Georgie was left alone. She hung on to the table with all her strength. The pain was too much. She fell to her knees. The next few minutes were all a blur. Then her baby came out with a slither. He was blue. Georgie lifted him to her shoulder, patting him frantically. A moment later, a high, thin wail. Georgie collapsed with relief. She clutched the tiny thing close. He cried and cried. She tried to suckle him, sitting on the floor in the hallway, but did not know how. His hungry mouth slurped at the skin of her breast but could not latch on to the nipple.

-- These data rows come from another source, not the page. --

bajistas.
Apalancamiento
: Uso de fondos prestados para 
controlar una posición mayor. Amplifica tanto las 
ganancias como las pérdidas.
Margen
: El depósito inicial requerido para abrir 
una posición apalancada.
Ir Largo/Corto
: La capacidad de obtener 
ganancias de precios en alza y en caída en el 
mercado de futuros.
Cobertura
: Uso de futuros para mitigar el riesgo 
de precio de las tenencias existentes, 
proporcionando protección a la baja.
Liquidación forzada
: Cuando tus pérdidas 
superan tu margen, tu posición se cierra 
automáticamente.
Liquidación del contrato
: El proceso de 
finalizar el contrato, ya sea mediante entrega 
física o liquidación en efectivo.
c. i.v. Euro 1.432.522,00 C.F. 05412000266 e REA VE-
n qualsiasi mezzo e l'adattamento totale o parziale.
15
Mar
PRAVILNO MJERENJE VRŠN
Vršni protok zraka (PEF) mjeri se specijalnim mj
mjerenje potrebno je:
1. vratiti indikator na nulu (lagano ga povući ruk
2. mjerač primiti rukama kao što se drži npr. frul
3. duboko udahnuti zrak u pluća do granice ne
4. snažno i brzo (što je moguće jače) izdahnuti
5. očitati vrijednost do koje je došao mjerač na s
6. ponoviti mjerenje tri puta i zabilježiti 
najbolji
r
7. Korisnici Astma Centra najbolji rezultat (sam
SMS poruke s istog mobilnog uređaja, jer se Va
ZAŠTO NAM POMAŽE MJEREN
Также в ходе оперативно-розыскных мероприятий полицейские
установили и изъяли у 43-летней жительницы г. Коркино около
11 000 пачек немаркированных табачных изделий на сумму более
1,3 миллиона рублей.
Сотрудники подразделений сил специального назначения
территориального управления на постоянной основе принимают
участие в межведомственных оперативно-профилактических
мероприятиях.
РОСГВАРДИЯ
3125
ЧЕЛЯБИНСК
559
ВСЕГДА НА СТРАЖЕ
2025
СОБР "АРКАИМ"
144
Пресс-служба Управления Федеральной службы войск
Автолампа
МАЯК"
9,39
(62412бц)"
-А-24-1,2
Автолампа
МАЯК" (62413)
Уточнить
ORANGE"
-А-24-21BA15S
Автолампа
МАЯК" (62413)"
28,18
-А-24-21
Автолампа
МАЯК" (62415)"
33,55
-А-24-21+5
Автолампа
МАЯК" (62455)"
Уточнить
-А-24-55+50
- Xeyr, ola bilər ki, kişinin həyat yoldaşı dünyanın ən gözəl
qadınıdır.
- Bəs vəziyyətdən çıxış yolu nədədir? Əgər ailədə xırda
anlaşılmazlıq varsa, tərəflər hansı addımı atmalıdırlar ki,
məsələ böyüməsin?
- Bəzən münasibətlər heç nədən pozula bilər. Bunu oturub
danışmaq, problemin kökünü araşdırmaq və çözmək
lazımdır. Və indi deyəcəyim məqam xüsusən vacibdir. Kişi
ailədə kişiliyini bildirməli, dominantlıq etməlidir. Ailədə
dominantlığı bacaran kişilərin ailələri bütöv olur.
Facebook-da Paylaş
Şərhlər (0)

Another sharp ripple of pain. Georgie tensed. What was happening? Another baby? Was she having twins? She had to lie the screaming baby down as her body bent and convulsed. Then something else slipped from her. Georgie bent to see, then recoiled in horror. Something red and fleshly and deformed had slithered out of her. Then a sliding pool of blood. Great gulps of sobs. Georgie looked around for help, but she was all alone. The baby was screaming, blue and naked on the floor. She picked him up and wrapped him tightly in her shawl and brought him once more to her breast. This time she succeeded in getting the nipple into his mouth. He sucked strongly. All Georgie felt was a giddy relief at the silence.
At last the door opened and Ned rushed in. Mrs Wheeler the midwife was beside him, a basket in her hand. Ned took one look at Georgie, her skirts smeared with blood, and fell to the floor in a dead faint. Mrs Wheeler dropped to the floor beside him and began to chafe his hands. She drew a bottle of smelling salts out of her basket and waved it under his nose. At last Ned began to stir and moan.
‘Do you think,’ Georgie said, ‘you could take a look at me?’
Georgie sat, tears sliding down her cheeks and dropping on to the downy head of the baby she suckled at her breast. She could hear the roar of laughter and conversation from the studio. It was hard to sit here alone, feeding her baby, so cut off from life.